Type classes

Why type classes

We'd really like to be able to use == and other notation for more than one thing. But if Haskell were just strictly typed with no additional features, there'd be no way to write

x :: Int
...
if x == 0 then ...

s :: String
...
if s == "yes" then ...

We'd need the impossible:

(==) :: Int -> Int -> Bool
(==) :: String -> String -> Bool

(By the way, ML avoids the problem by defining things like + and - that only work for integers, and +. and -. that only work for floating point numbers, etc.)

Haskell has a tool called type classes that are a huge help with this notation problem:


class Eq t where
    (==) :: t -> t -> Bool
  
instance Eq Int where
    (==) = {- something built in -}

Here's an example of searching a list:


listIncludes x [] = False
listIncludes x (y:ys) =
    if x == y then True else listIncludes x ys
    
main = do
    print (listIncludes 3 [1,2,3,4,5])
    print (listIncludes 10 [1,2,3,4,5])
    print (listIncludes "green" ["red", "blue", "green"])

So what's going on? The type of listIncludes is

listIncludes :: Eq t => t -> [t] -> Bool

which means, listIncludes is a function that takes a t and a list of ts and returns a Bool, but the context out in front of the bold arrow => contains the constraint Eq t, which means that the function also requires t to be an instances of type class Eq.

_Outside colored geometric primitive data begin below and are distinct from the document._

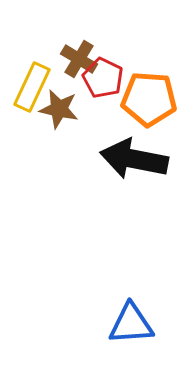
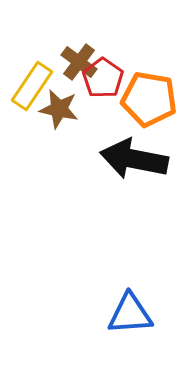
brown cross: moved 3 px down; rotated 6 degrees clockwise
red pentagon: rotated 9 degrees clockwise
yellow rectangle: moved 1 px up; rotated 9 degrees clockwise
orange pentagon: rotated 6 degrees clockwise
blue triangle: moved 1 px left, 10 px up
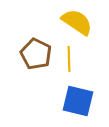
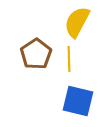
yellow semicircle: rotated 96 degrees counterclockwise
brown pentagon: rotated 12 degrees clockwise
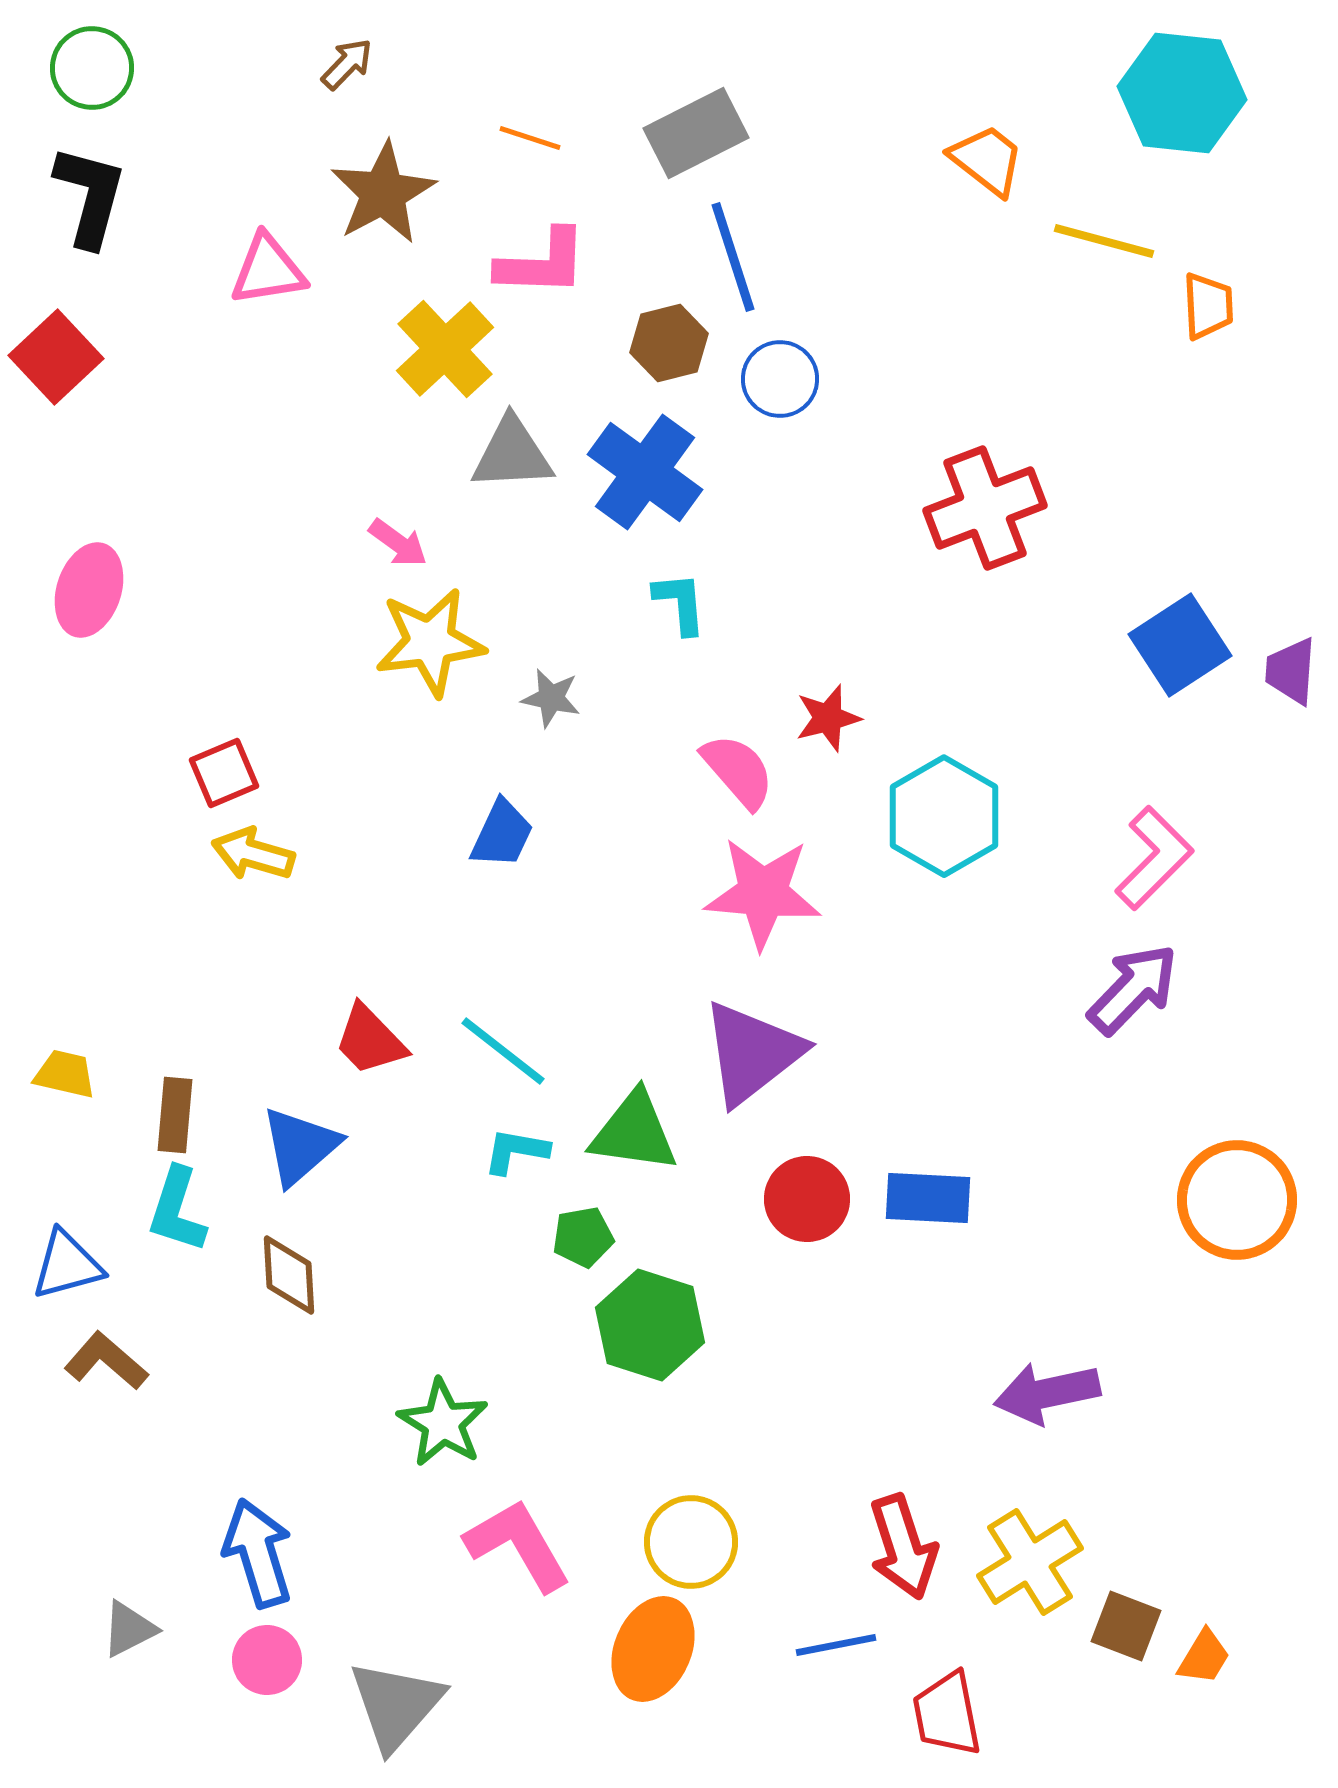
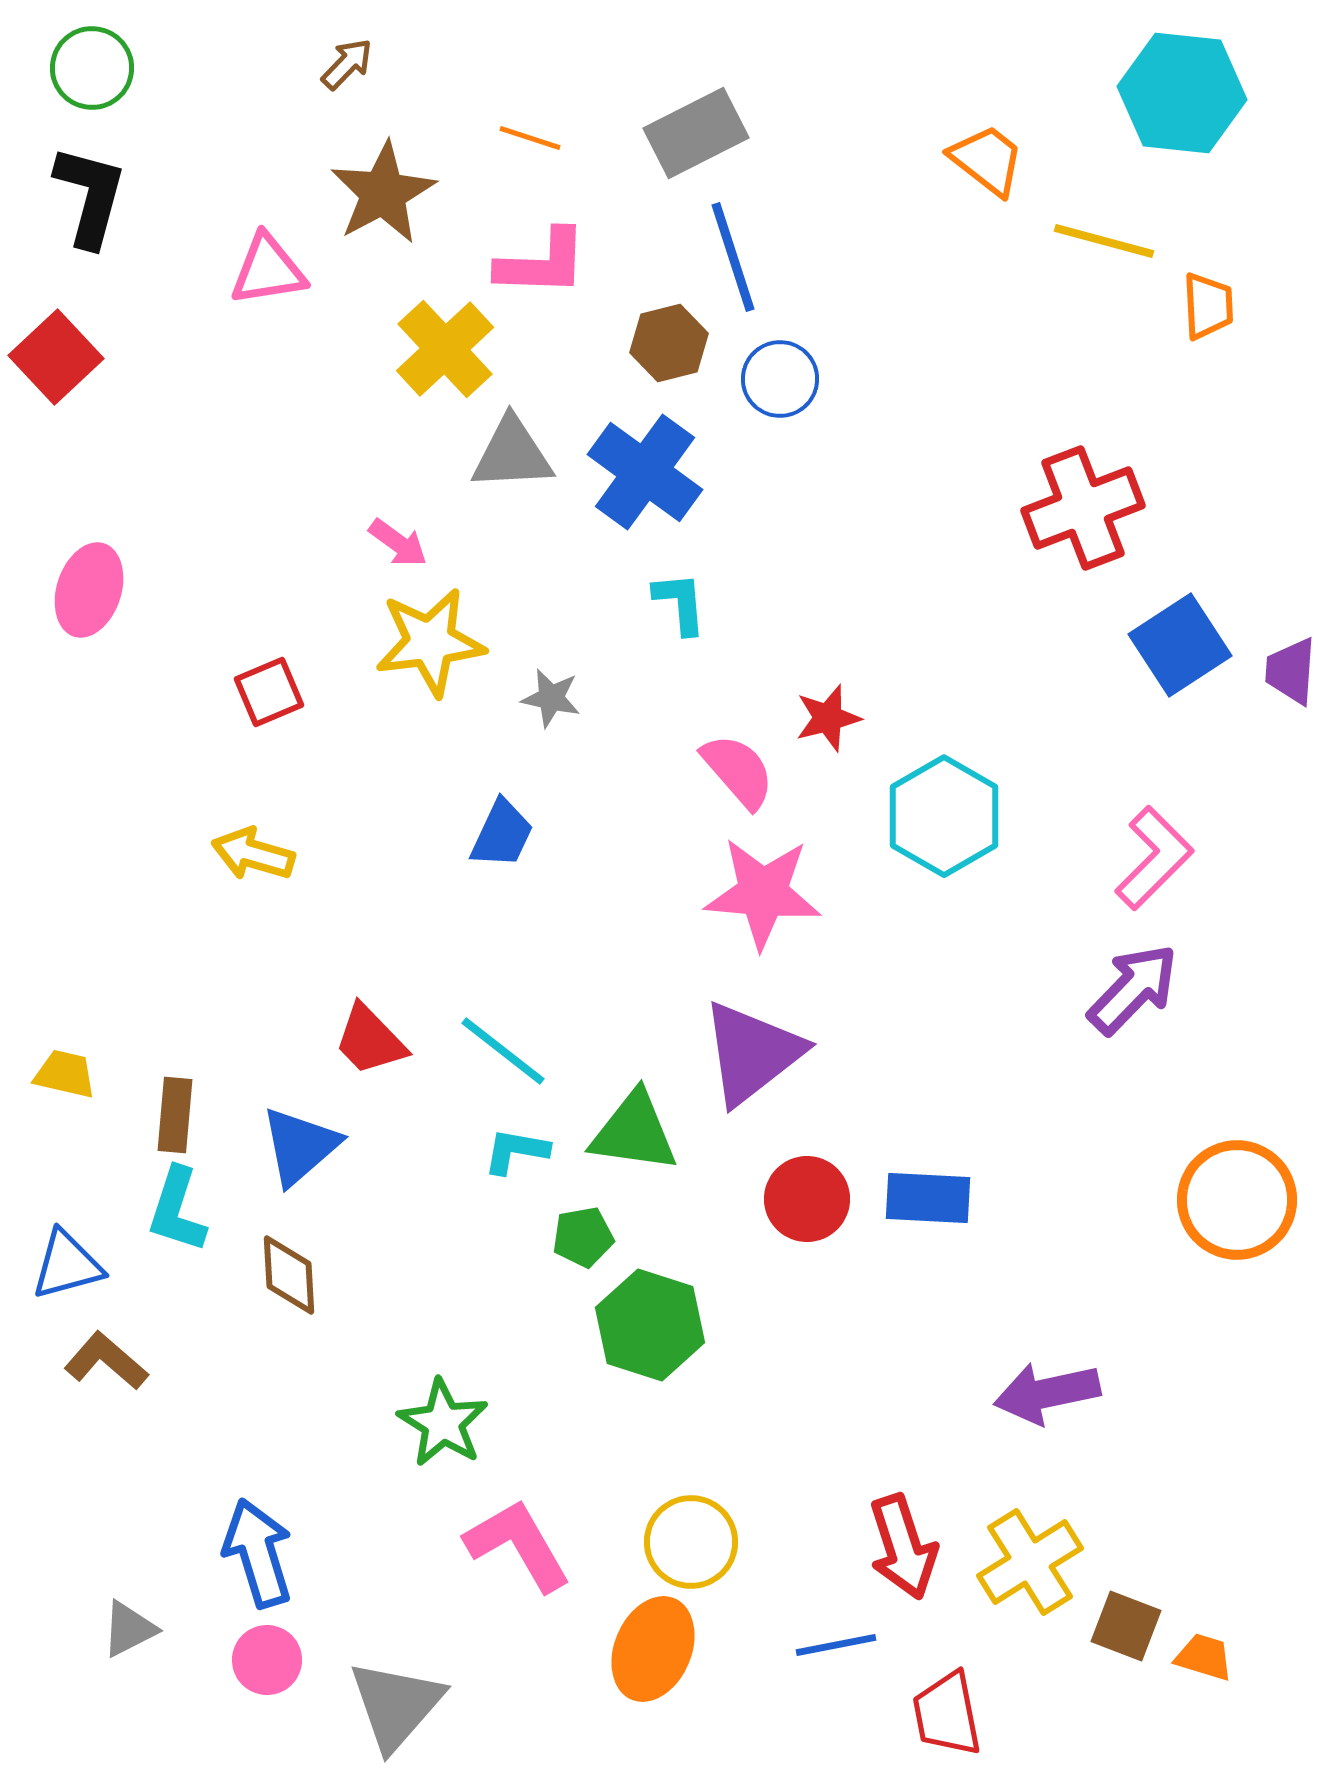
red cross at (985, 508): moved 98 px right
red square at (224, 773): moved 45 px right, 81 px up
orange trapezoid at (1204, 1657): rotated 104 degrees counterclockwise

What the compiler does is roughly as follows:

While compiling listIncludes, it sneaks in an extra parameter called a dictionary, and the call to == is done by fetching the apropriate function out of that dictionary. I'm going to make up some notation here for internal forms that the compiler might work with to give you some idea of what it's doing:

dEqLookup== :: DictionaryEq t -> (t -> t -> Bool)
dEqLookup== d = ...
...
listIncludesImpl :: DictionaryEq t -> t -> [t] -> Bool 
listIncludesImpl dEq x xs = ...
    if (dEqLookup== dEq) x y then ...

Everywhere in your program that you call listIncludes, the compiler implicitly passes a dictionary. So it might transform listIncludes 3 [1,2,3,4,5] into

listIncludesImpl dEqInt 3 [1,2,3,4,5]

and continue compiling from there.

Sometimes the type constraint sort of percolates outward. Example: Here's a function that takes an item, and a list of lists of items, and returns the first of those lists that contains that item if such a list exists, using Haskell's Maybe type.

-- The built-in Maybe type is the standard way of specifying something
-- that might not exist.
-- You might think of it like pointer that is allowed to be null in C or Java.

data Maybe t = Nothing | Just t

firstThatIncludes :: Eq t => t -> [[t]] -> Maybe [t]

firstThatIncludes x (ys : moreYs) =
    if listIncludes x ys
    then Just ys
    else firstThatIncludes x moreYs

firstThatIncludes x [] =
    Nothing

Even though firstThatIncludes doesn't call ==, it calls a function listIncludes that does call ==. Which means that the compiler has to get a dictionary for class Eq from somewhere to pass implicitly to listIncludes. So the dictionary must be passed in to firstThatIncludes as well, which means Eq t has to become a constraint in the context of the type of firstThatIncludes.

The compiler does have other options, by the way. Sometimes it can determine exactly which version of an overloaded function it needs, and it just inlines it. In the case of listIncludes 3 [1,2,3,4,5], the compiler can tell that it's dealing with integers, so it looks up the implementation of == from the instance Eq Int dictionary and probably uses that directly.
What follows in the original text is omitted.